I was devastated. It was one thing to lose, but to lose in such a fashion and to Notre Dame of all teams! Surely, Alabama should have won. They outplayed Notre Dame. The referees called a bad game. It was a conspiracy. Anything to face the truth that Alabama lost the game.
The drive back home was long and quiet. When we reached Tuscaloosa, we stopped at a steak house (a Golden Corral type). There was a fellow there by the name of T-Bone. My brother and I thought that was funny and we started laughing. Then Daddy started laughing. My youngest brother Jon said when we picked him up, all we could do was say T-Bone and then we would laugh so hard we couldn’t finish the story. He said it was years later before he found out what was so funny.

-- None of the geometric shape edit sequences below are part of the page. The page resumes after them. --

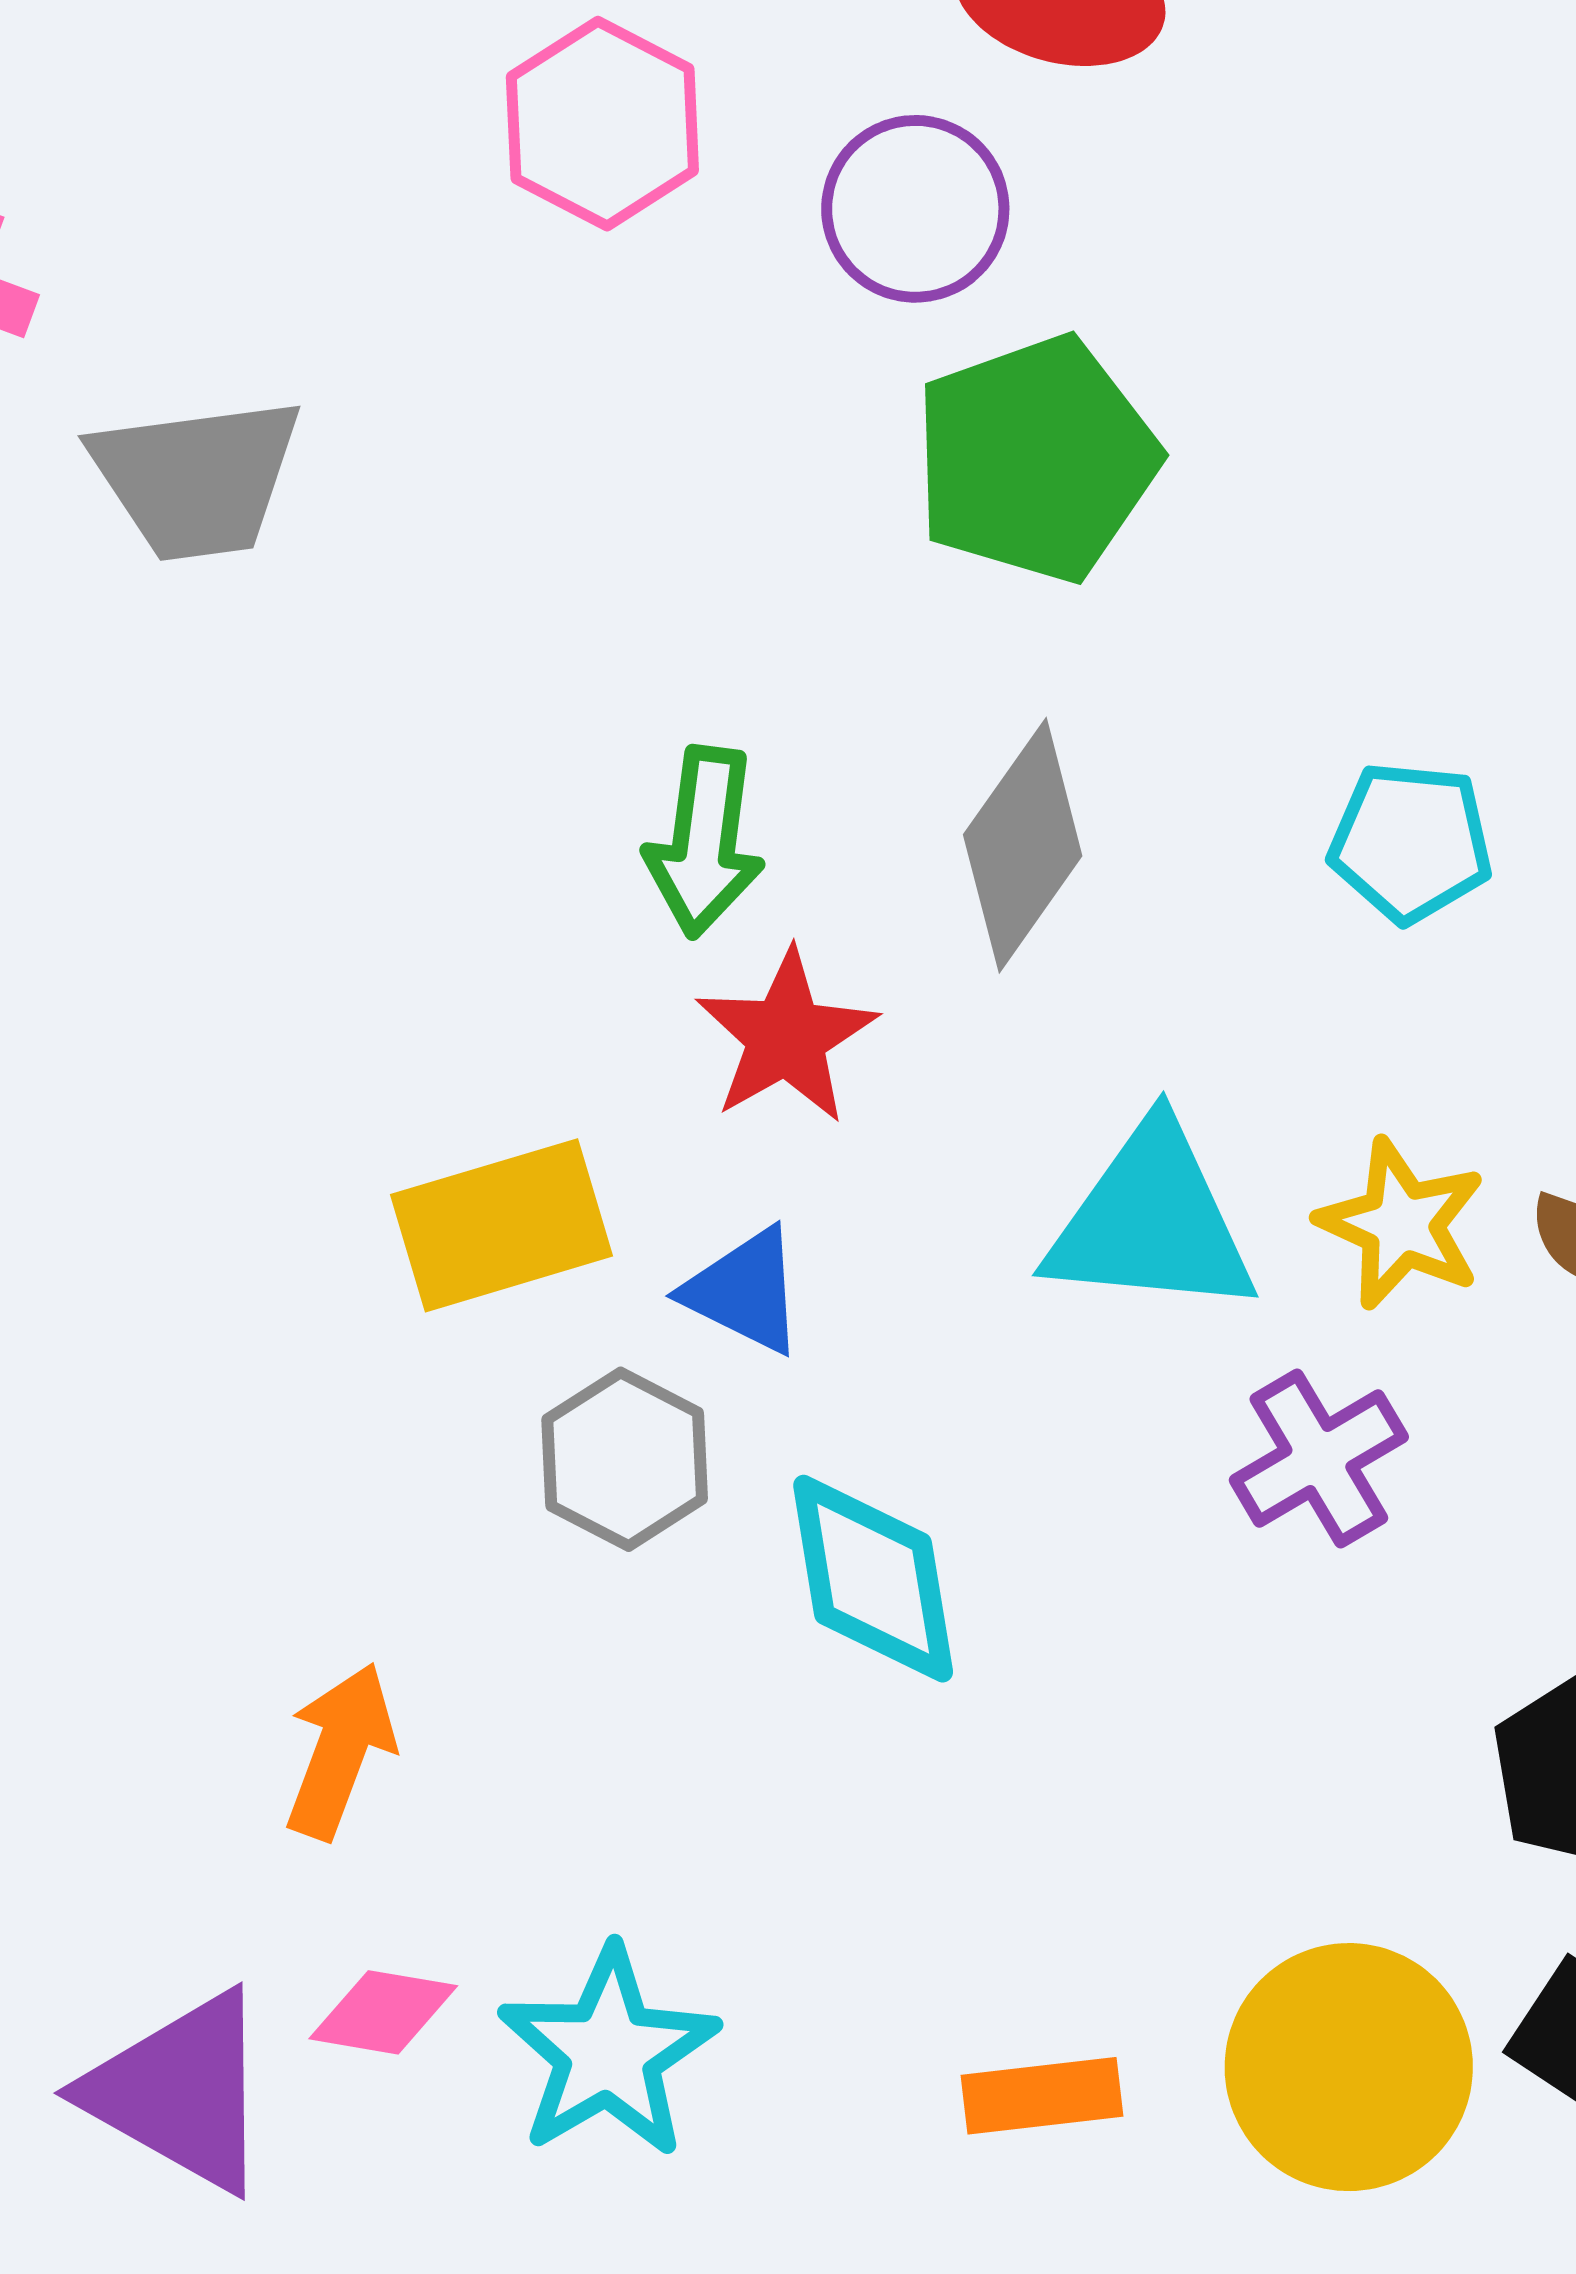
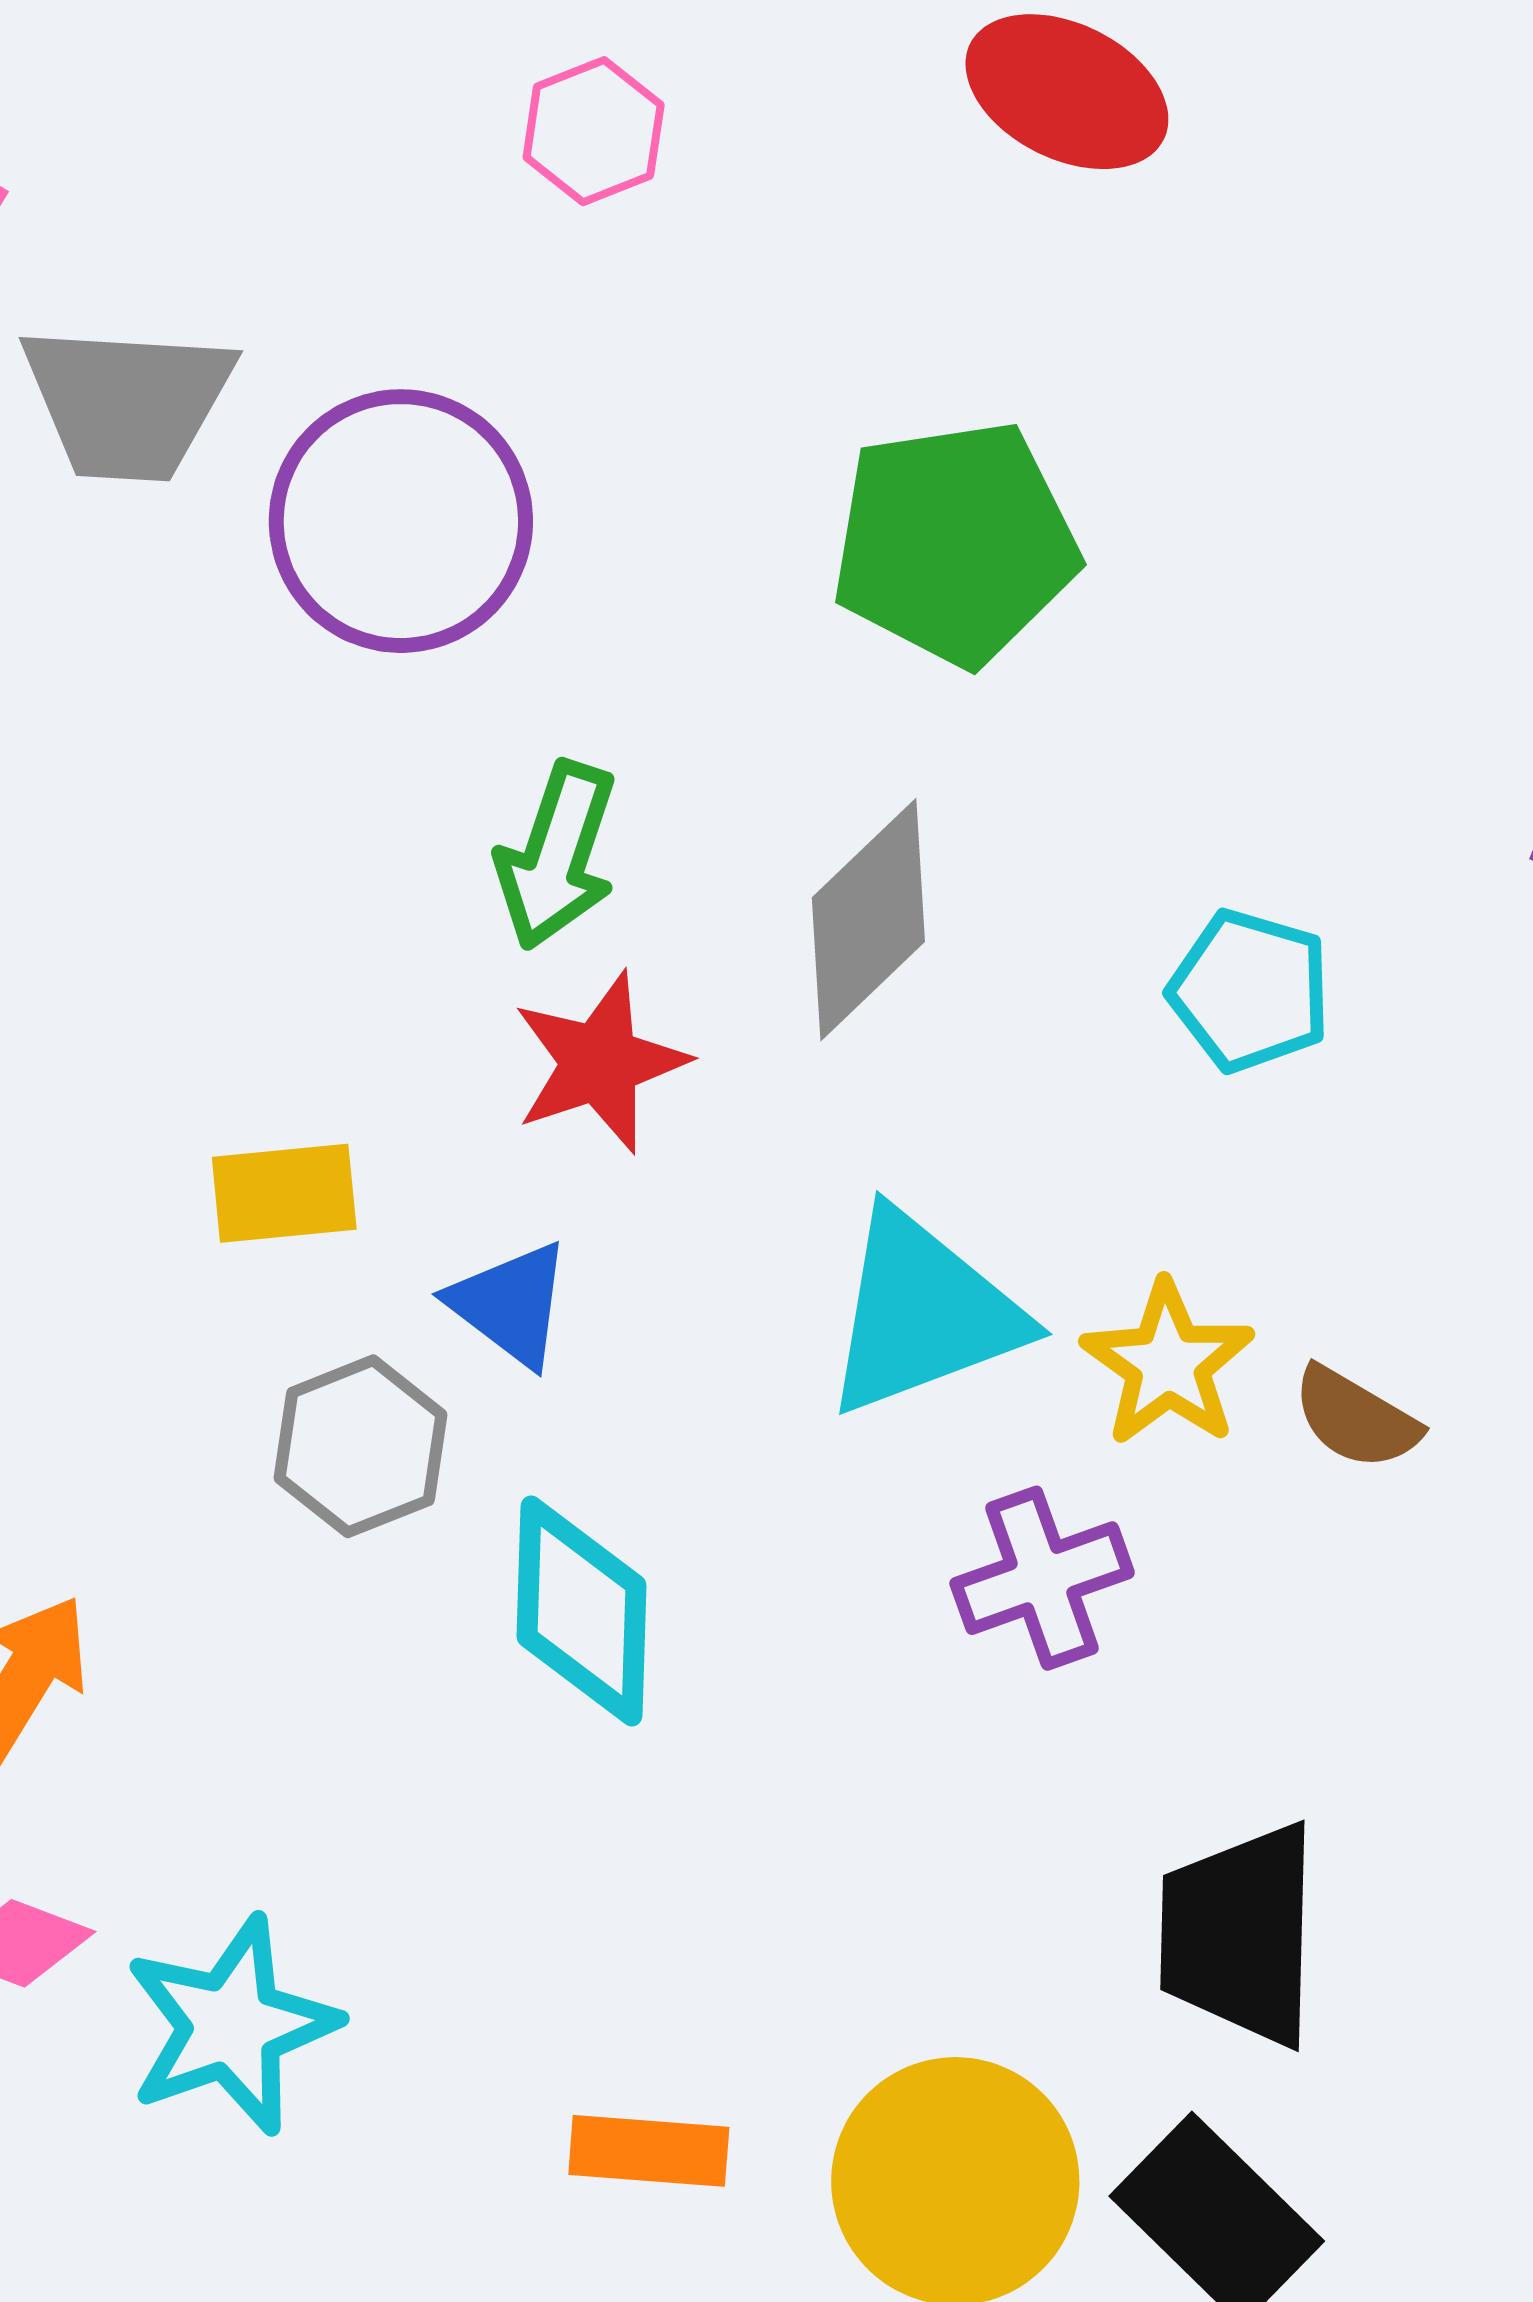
pink hexagon: (602, 124) -> (594, 131), size x0.7
purple circle: (915, 209) -> (401, 521), moved, size x1.4
cyan triangle: (1151, 1221) -> (923, 1313), turned -37
yellow rectangle: (502, 1225) -> (284, 1193), size x0.7

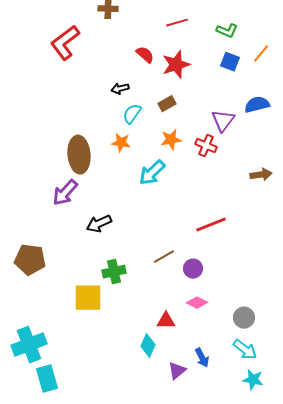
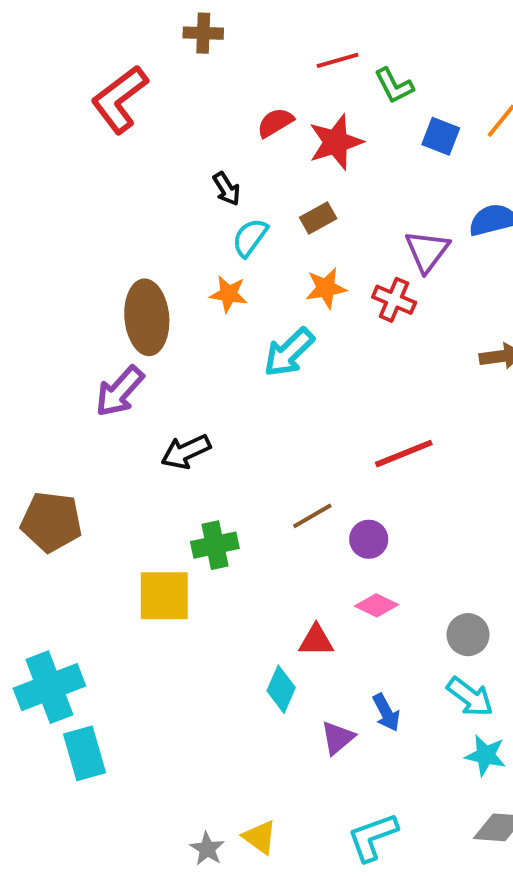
green L-shape: (227, 31) -> (394, 86), moved, turned 40
red semicircle: (145, 55) -> (275, 123), turned -72
black arrow: (120, 89) -> (227, 189), turned -108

Looking back on that game 38 years ago, I don’t really think that much about the fact that Alabama lost. What I remember was a long journey with my father and my brother, Robert. I wish I could call them and reminisce about that journey. I wonder if we would start laughing at the mention of T-Bone. I would love to talk to Daddy about the current National Championship game in New Orleans. But I can’t do that. My Daddy is gone, my brother is gone---That is much more painful than losing a national championship. I wish we could be together and laugh again.
I know how much you miss them both. How wonderful to have such great memories the keep them alive in your heart.
ReplyDeleteAwesome story Uncle Ray. Not a day goes by that I don't wish I could talk with dad about how Auburn won last year. You know he got to watch every second of every game that year except for the BCS title game. Dad died probably as big of an Auburn fan as me you know. We won quiet a few games by last minute drives and narrow margins last year too. He referred to them quiet a few times to me as the " cardiac cats". He wasn't lying huh.